Glendening rakes in $500,000 CAMPAIGN 1994 -- THE RACE FOR GOVERNOR

October 21, 1994|By William F. Zorzi Jr. | William F. Zorzi Jr.,Sun Staff Writer

More than 2,000 supporters of Democratic gubernatorial candidate Parris N. Glendening gathered last night for a fund-raiser at the Baltimore Convention Center -- a statewide gala designed to rake in another $500,000 for his campaign against Republican Ellen R. Sauerbrey.

Mr. Glendening's fund-raising goal of $6 million -- which has earned him the moniker "The $6 million man" by Mrs. Sauerbrey -- will take him to an all-time high for money raised for a Maryland governor's race.

"This is the major event before the general election for raising money," said Lalit H. Gadhia, a lawyer and Baltimore's zoning board chairman who is Mr. Glendening's campaign treasurer. "We've already spent close to $3.5 million and are looking at having to spend $2.5 million for the general election."

Glendening aides said about 2,500 tickets -- priced at $125 and ** $500 -- were sold and that the campaign met its $500,000 goal.

The event, which seemed more like a Democratic Party rally than a gubernatorial fund-raiser, featured a long list of speakers who praised the Prince George's County executive and warned of the GOP threat.

Meanwhile, Mrs. Sauerbrey, the Maryland House minority leader from Baltimore County, was not to be outdone by the event for Mr. Glendening. She scheduled a midafternoon news conference front of the Convention Center, where she slammed the Democrat for an alliance with Gov. William Donald Schaefer, charged that Mr. Glendening was supported by special interests and proposed a four-point reform plan.
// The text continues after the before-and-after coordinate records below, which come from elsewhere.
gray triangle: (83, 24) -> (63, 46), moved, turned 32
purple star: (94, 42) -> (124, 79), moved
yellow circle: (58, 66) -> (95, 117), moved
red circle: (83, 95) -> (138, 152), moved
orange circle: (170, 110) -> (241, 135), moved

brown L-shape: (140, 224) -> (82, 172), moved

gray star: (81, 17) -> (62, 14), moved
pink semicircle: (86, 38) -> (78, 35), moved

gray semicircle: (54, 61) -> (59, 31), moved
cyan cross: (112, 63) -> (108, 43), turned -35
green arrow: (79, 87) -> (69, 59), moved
The governor's support of Mr. Glendening's candidacy is "a scheme that will result in the continuation of the Schaefer tax-and-spend policies that have kept the pork barrel rolling in Maryland for the past eight years," said Mrs. Sauerbrey.

"What we are really seeing is an attempt by Schaefer to keep a slice of Maryland's pork pie for himself and his supporters by pouring more money into the special-interest coffers of the Glendening fund-raising machine," she said.
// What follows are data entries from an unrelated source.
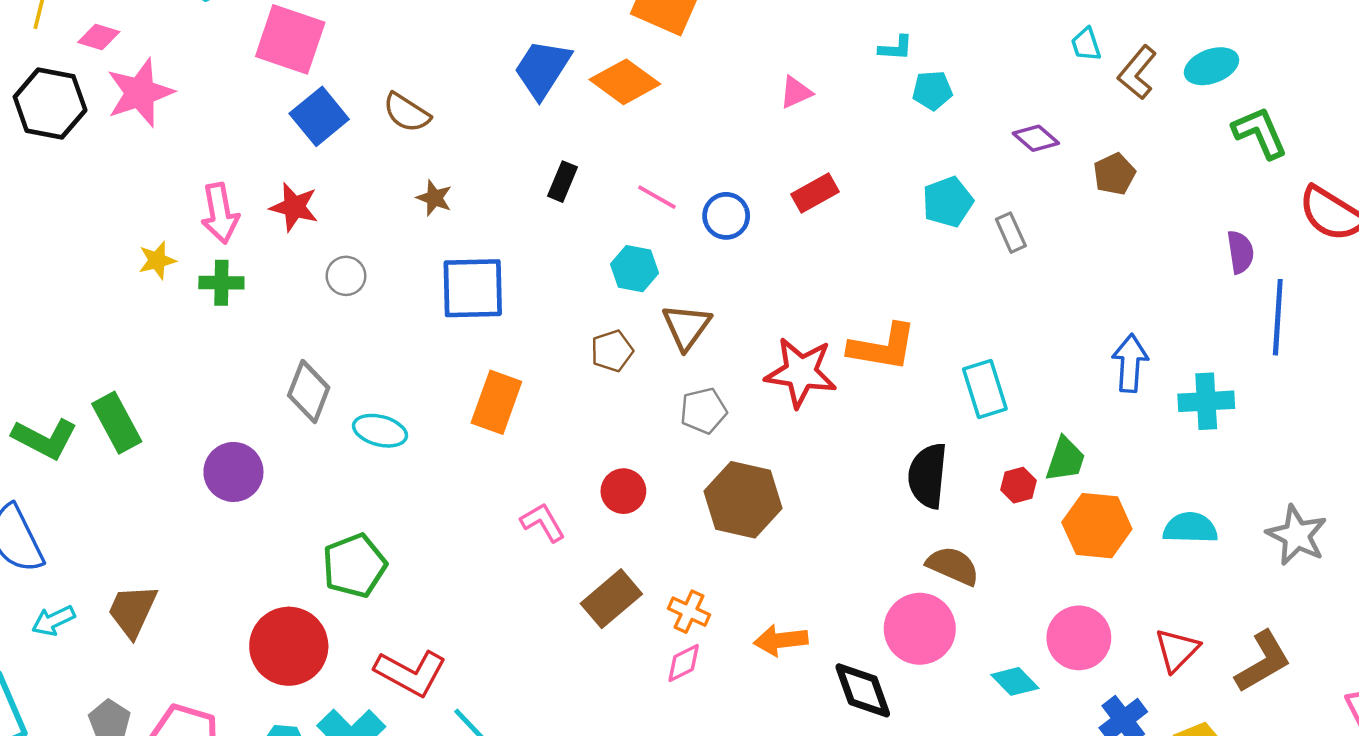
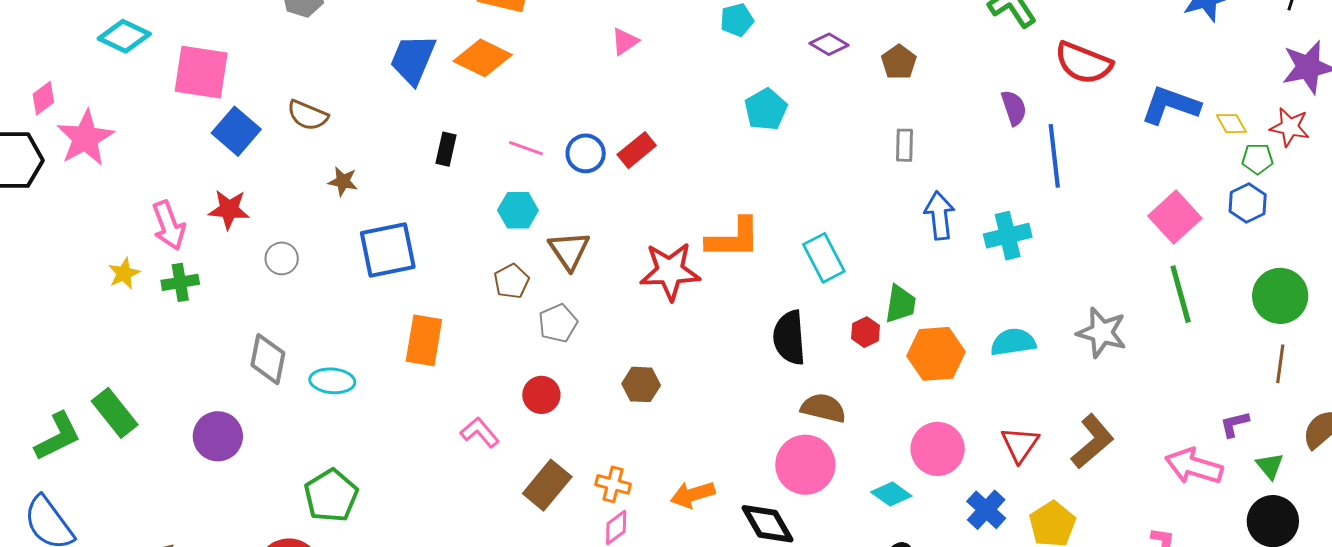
pink diamond: (99, 37) -> (43, 98), turned -44
red rectangle: (815, 193) -> (637, 150), moved
gray rectangle: (1011, 233) -> (905, 145), moved, turned 36
gray pentagon: (703, 411) -> (558, 323), moved
green L-shape: (45, 439) -> (58, 436), turned -44
brown hexagon: (743, 500) -> (641, 384), size x0.6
Mrs. Sauerbrey said the alliance between the two Democrats "was forged in a back room and kept secret from the public" until it was reported Wednesday in The Sun.

In an interview with The Sun, Mr. Schaefer said he has talked to Mr. Glendening twice since the primary election and had urged him to keep campaigning against Mrs. Sauerbrey. The governor said he has not been asked for an endorsement by Mr. Glendening and does not expect to endorse him.
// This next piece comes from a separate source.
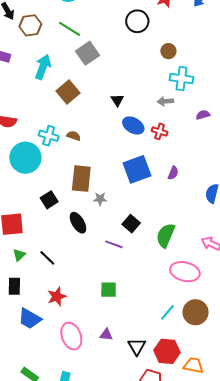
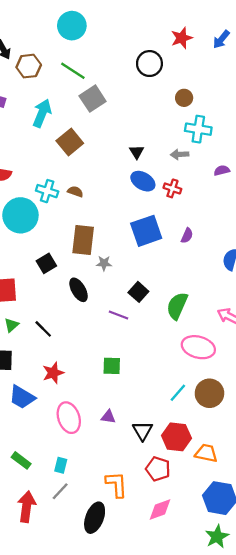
black triangle: (117, 100) -> (137, 152), moved

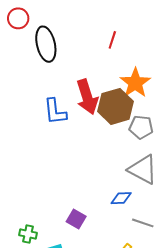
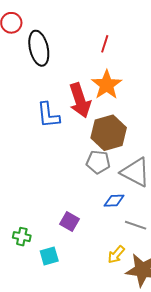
orange star: (135, 83) -> (107, 85), moved
brown hexagon: (116, 106) -> (109, 133), moved
gray pentagon: (141, 127) -> (98, 162), moved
He did, however, acknowledge that in speaking engagements across the state he has warned that the result of Mrs. Sauerbrey's proposal to cut personal income taxes by 24 percent over four years would be "devastating" for Maryland.

Schaefer administration officials -- many of whom were prominent among the crowd at the Convention Center -- are working for Mr. Glendening and sold tickets for the event.

Eric Andrus, a Glendening spokesman, denied the Sauerbrey charges of an "alliance."

Campaign aides charged that she was being supported by "special interests" -- which Mr. Gadhia said included "the gun lobby, environmental polluters, other right-wing groups."

Most of the money raised will be spent on television advertising in the 2 1/2 weeks before the Nov. 8 general election, he said.

Mrs. Sauerbrey opted to accept public financing for her gubernatorial campaign, which limits her to spending just under $1 million for the general election. But an independent expenditure campaign -- at least one has formed to support her -- can raise and spend any amount, provided its activities are not coordinated with her campaign.

The four reforms she proposed were: banning all lobbyist gifts to legislators and administration officials; prohibiting lobbyists from raising money for statewide candidates; closing existing loopholes on the state's $10,000 campaign contribution limit; and abolishing the much-ballyhooed legislative scholarships doled out by the General Assembly.